The human toll
Spinning out of control
A lot of the discussion about VLTs focuses on studies, statistics and fact, facts, facts. There are an awful lot of them. But this story is most importantly about people who have faced the darkness of a gambling addiction. These are three of their stories.
By King’s Investigative Workshop
South Ohio, N.S.–Brenda Hurlburt is sitting in the large, open concept main level of the home she and her husband own on a quiet, country road outside Yarmouth. She’s leafing through a binder.
It’s the sort of three-ring binder high school students carry around, but she calls this one sacred. She put it together during treatment for her nearly 15-year VLT addiction.

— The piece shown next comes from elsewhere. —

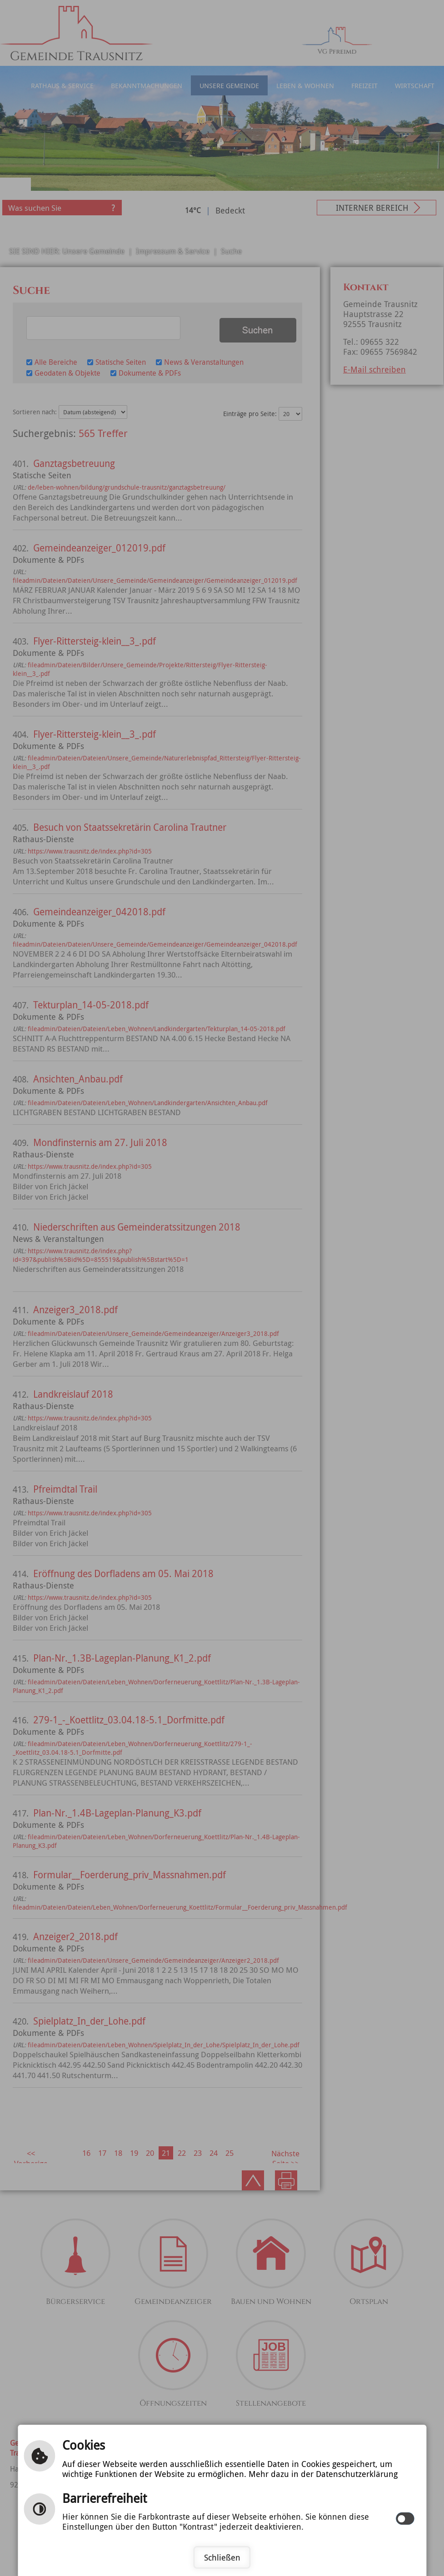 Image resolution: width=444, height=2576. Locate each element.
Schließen (222, 2557)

The instructions were to make one collage, but she went beyond that, creating an entire binder full of pages devoted to her family life, her childhood, her grandson, her deceased pet, a dog named Butch.
Love, dreams, time, memories, joy.
“That’s all the stuff my addiction stole from me.”

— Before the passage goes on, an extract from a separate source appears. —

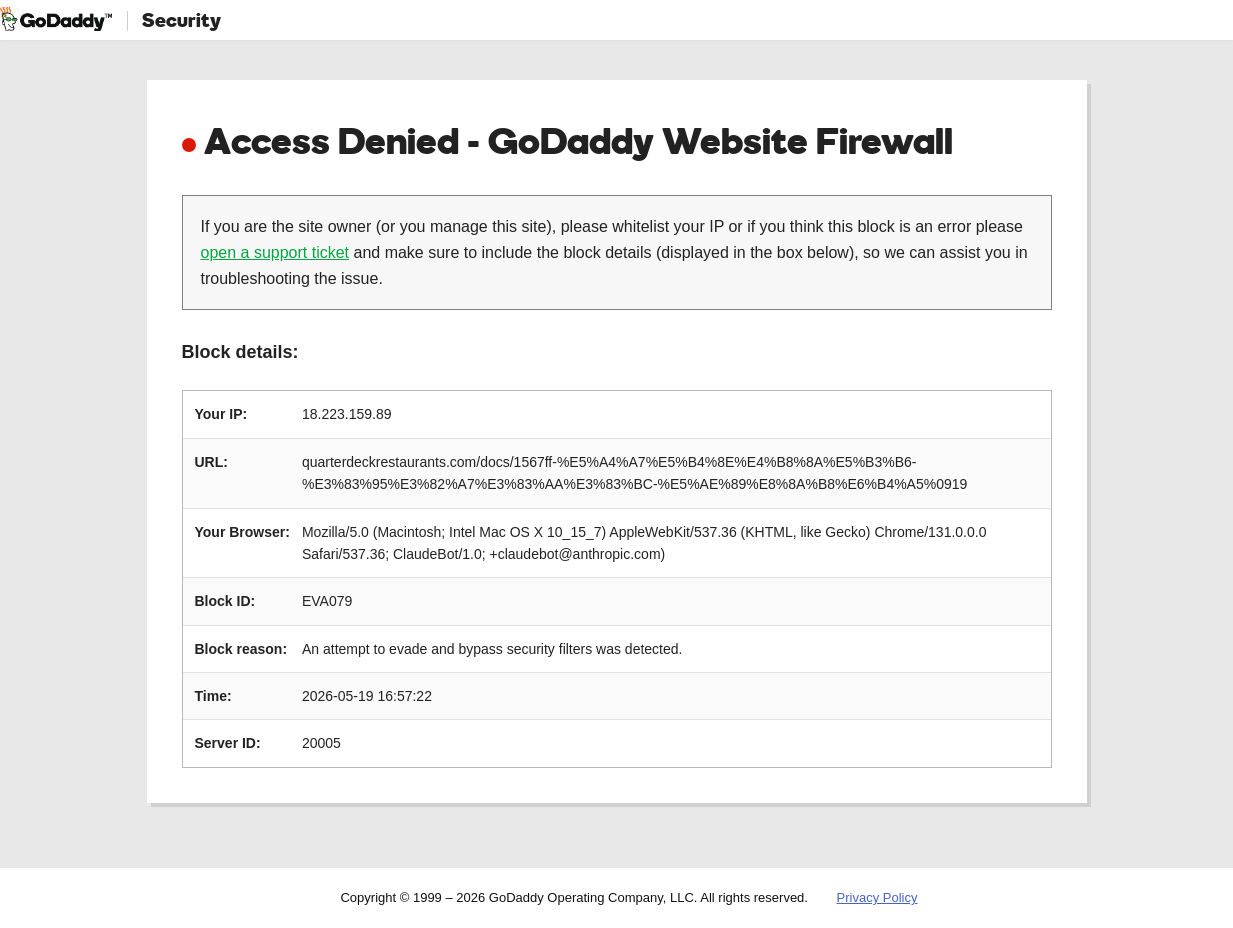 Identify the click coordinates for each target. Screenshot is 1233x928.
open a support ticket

Hurlburt is one of thousands of Nova Scotians who have faced the same addiction, one that studies show is difficult to beat. An investigation by students at the University of King’s College has found that despite a five-year gaming strategy introduced in April 2005, video lottery terminals are still hooking people, leading some to bankruptcy, family breakup and crime.
Hurlburt hit her rock bottom last November when she started thinking that it would be easier to die than to fight back. “I just hit such a low, I just felt like I was being swallowed up by this big black tornado just sucking me down.”
She and her husband, Howard, decided to separate that month. They’re still together, and happy again, but it was a close call.